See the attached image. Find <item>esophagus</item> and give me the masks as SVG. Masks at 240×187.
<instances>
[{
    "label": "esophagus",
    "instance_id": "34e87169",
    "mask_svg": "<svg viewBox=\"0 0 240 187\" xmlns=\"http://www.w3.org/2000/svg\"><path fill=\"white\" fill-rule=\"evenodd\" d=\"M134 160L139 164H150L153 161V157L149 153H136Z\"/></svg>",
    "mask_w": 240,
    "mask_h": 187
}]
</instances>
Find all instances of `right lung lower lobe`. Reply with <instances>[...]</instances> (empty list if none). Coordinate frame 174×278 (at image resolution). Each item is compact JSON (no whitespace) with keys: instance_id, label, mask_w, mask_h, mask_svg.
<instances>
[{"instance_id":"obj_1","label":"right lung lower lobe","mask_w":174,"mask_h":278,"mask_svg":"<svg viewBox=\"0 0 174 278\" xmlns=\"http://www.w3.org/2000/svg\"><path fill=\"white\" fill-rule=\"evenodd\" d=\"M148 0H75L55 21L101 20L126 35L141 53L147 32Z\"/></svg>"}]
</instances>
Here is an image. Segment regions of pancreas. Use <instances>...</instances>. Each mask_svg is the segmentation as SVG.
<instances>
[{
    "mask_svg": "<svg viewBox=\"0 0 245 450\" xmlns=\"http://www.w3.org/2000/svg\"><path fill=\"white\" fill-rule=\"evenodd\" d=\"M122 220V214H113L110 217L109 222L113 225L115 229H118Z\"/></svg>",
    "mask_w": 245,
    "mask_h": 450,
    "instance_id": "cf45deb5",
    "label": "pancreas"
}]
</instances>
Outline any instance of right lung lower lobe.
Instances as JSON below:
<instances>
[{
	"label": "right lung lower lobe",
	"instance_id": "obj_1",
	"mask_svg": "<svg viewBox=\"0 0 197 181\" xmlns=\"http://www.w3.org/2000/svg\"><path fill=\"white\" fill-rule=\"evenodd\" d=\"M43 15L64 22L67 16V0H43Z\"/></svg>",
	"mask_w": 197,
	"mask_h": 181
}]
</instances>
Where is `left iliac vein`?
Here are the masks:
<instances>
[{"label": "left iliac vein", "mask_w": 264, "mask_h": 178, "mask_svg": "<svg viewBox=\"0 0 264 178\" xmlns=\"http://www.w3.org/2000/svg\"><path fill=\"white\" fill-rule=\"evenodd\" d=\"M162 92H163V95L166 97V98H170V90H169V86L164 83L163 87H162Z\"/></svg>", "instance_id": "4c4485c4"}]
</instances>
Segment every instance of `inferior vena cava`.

ACTIVITY →
Each record above, from first to last, should be written out again exactly.

TASK SOLUTION →
See the attached image. Find <item>esophagus</item> and give me the masks as SVG. Masks at 240×187.
<instances>
[{
    "label": "esophagus",
    "instance_id": "34e87169",
    "mask_svg": "<svg viewBox=\"0 0 240 187\" xmlns=\"http://www.w3.org/2000/svg\"><path fill=\"white\" fill-rule=\"evenodd\" d=\"M134 160L139 164H150L153 161V157L149 153H136Z\"/></svg>",
    "mask_w": 240,
    "mask_h": 187
}]
</instances>
Find all instances of `right lung lower lobe`. Reply with <instances>[...]</instances> (empty list if none). Coordinate frame 174×278 (at image resolution). Each item is compact JSON (no whitespace) with keys: instance_id, label, mask_w, mask_h, mask_svg.
<instances>
[{"instance_id":"obj_1","label":"right lung lower lobe","mask_w":174,"mask_h":278,"mask_svg":"<svg viewBox=\"0 0 174 278\" xmlns=\"http://www.w3.org/2000/svg\"><path fill=\"white\" fill-rule=\"evenodd\" d=\"M148 0H75L55 21L101 20L126 35L141 53L147 32Z\"/></svg>"}]
</instances>
Here is an image. Segment regions of pancreas. Use <instances>...</instances>. Each mask_svg is the segmentation as SVG.
<instances>
[{
    "mask_svg": "<svg viewBox=\"0 0 245 450\" xmlns=\"http://www.w3.org/2000/svg\"><path fill=\"white\" fill-rule=\"evenodd\" d=\"M122 220V214H113L110 217L109 222L113 225L115 229H118Z\"/></svg>",
    "mask_w": 245,
    "mask_h": 450,
    "instance_id": "cf45deb5",
    "label": "pancreas"
}]
</instances>
Outline any instance of right lung lower lobe.
Instances as JSON below:
<instances>
[{
	"label": "right lung lower lobe",
	"instance_id": "obj_1",
	"mask_svg": "<svg viewBox=\"0 0 197 181\" xmlns=\"http://www.w3.org/2000/svg\"><path fill=\"white\" fill-rule=\"evenodd\" d=\"M43 15L64 22L67 16V0H43Z\"/></svg>",
	"mask_w": 197,
	"mask_h": 181
}]
</instances>
Where is `left iliac vein`?
Here are the masks:
<instances>
[{"label": "left iliac vein", "mask_w": 264, "mask_h": 178, "mask_svg": "<svg viewBox=\"0 0 264 178\" xmlns=\"http://www.w3.org/2000/svg\"><path fill=\"white\" fill-rule=\"evenodd\" d=\"M162 92H163V95L166 97V98H170V90H169V86L164 83L163 87H162Z\"/></svg>", "instance_id": "4c4485c4"}]
</instances>
Segment every instance of `inferior vena cava`.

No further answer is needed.